Recursive Parsing and Grammar Compression in the Era of Pangenomics
Abstract: Recursive Parsing and Grammar Compression in the Era of Pangenomics In this talk, we present a unifying perspective on Prefix-Free Parsing (PFP), a foundational technique in modern string processing, and its recursive extension, Recursive Prefix-Free Parsing (RPFP). Originally introduced to enable scalable construction of compressed text indexes, PFP has become central to the design of grammar-based compression schemes and succinct data structures, particularly in the context of pangenomics. The discussion begins with the core principles of PFP, including how it deterministically segments strings into non-overlapping phrases using a rolling hash mechanism and a set of parsing triggers. The talk then explores RPFP, which applies PFP recursively to the parse itself, enabling deeper compression and more efficient indexing, especially for large and repetitive genomic collections. We describe how these parsing strategies support the construction of grammars—such as those used in RePair-style compression—and how grammars derived from PFP parses can be stored and processed efficiently. Applications to pangenomics are highlighted, demonstrating how PFP and RPFP facilitate efficient indexing of variation-rich genomic datasets across large cohorts. These methods allow for compact storage and fast query performance, even as the size and complexity of pan-genomic reference collections continue to grow. The talk concludes with a discussion of ongoing challenges and open research questions at the intersection of algorithmic string processing, data compression, and pangenomic data analysis.

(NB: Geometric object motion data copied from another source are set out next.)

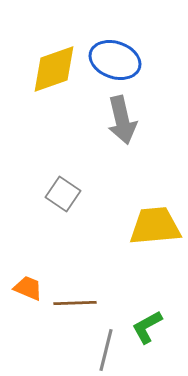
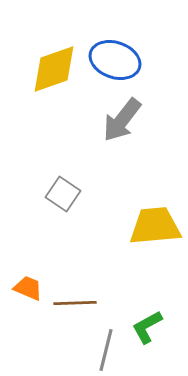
gray arrow: rotated 51 degrees clockwise
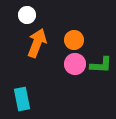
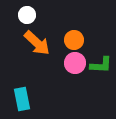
orange arrow: rotated 112 degrees clockwise
pink circle: moved 1 px up
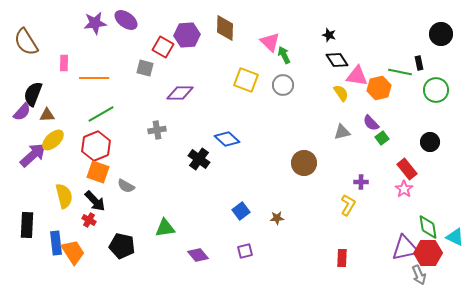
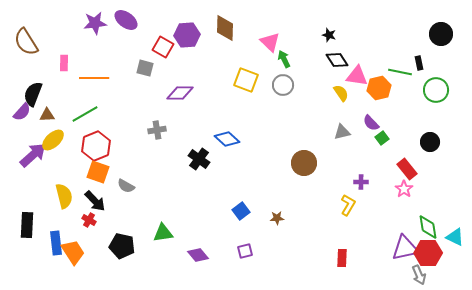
green arrow at (284, 55): moved 4 px down
green line at (101, 114): moved 16 px left
green triangle at (165, 228): moved 2 px left, 5 px down
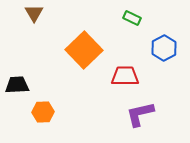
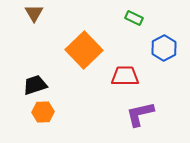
green rectangle: moved 2 px right
black trapezoid: moved 18 px right; rotated 15 degrees counterclockwise
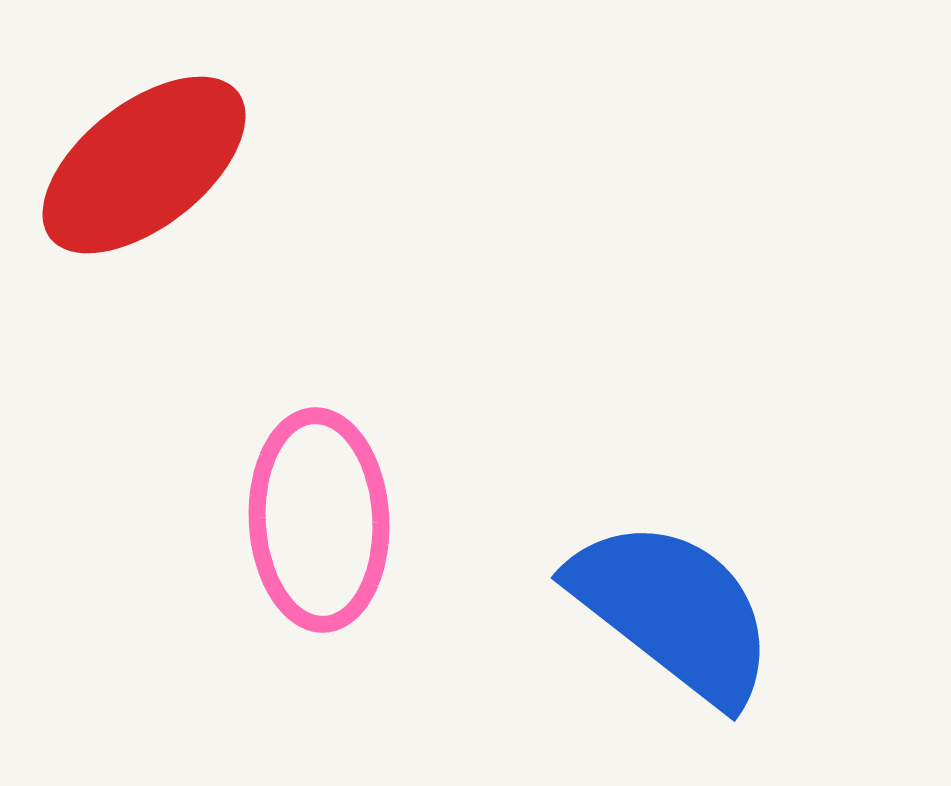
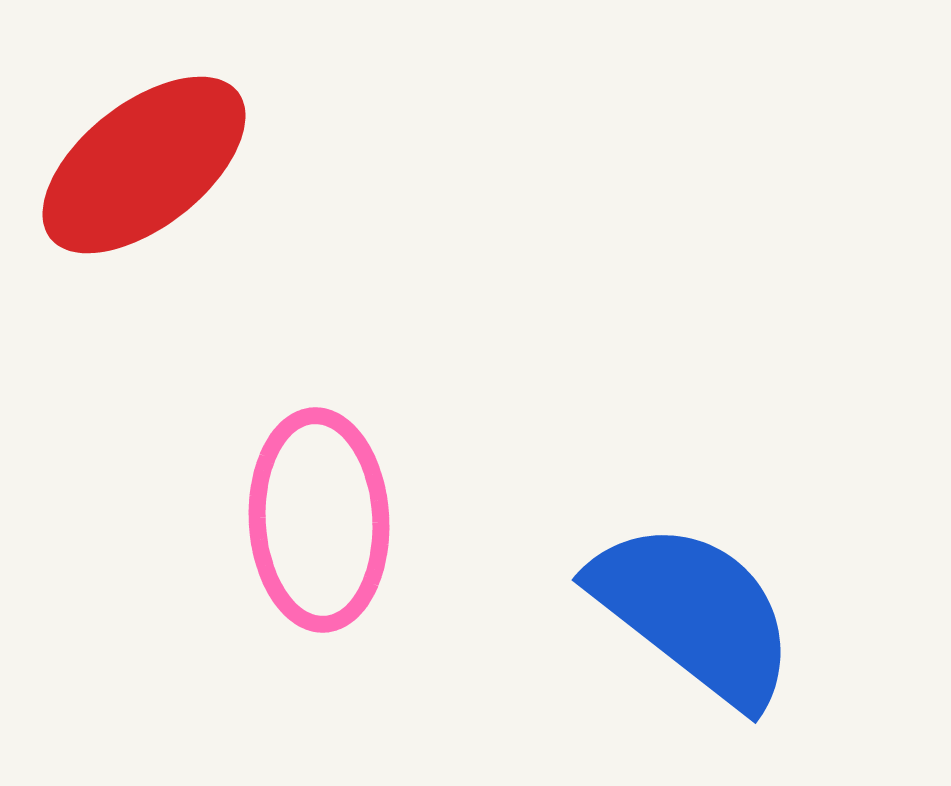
blue semicircle: moved 21 px right, 2 px down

About the speaker: Dr. Boucher is an Associate Professor in the Department of Computer and Information Science and Engineering at the University of Florida. She has over 160 publications in bioinformatics, with over two dozen of them in succinct data structures and/or alignment. Considering this, she was a keynote speaker for IABD 2019, FAB 2018, RECOMB-SEQ 2016 and the ECCB 2016 Workshop on Pan-Genomics. She is a recipient of an ESA 2016 Best Paper Award. She oversees the development and maintenance of several software methods, including MEGARes and AMRPlusPlus, METAMarc, Kohdista, Vari, VariMerge — and most recently, Moni. In addition, she has built a team of collaborators in various biomedical sciences including microbiology, veterinarian medicine, epidemiology, public health, and clinical sciences. In addition, she actively works on increasing the diversity in bioinformatics education. Her efforts include being a member of the University of Florida’s Implicit Bias committee, being a panellist for the NSF-funded ACM BCB 2015 Women in Bioinformatics meeting, serving as a faculty advisor for an ACM-W chapter, and being an active member of the Diversity Committee for over three years. She also received a fellowship from The Institute for Learning and Teaching (TILT) for her course redevelopment and served on the advisory committee for an NSF Research Traineeships Program.
She has been the PC chair for several conferences, including SPIRE 2020, RECOMB- SEQ 2019, and ACM-BCB 2018. Most recently, she was nominated to serve on the NIH BDMA Study Section as a Standing Member, and a Board Member of SIG BIO.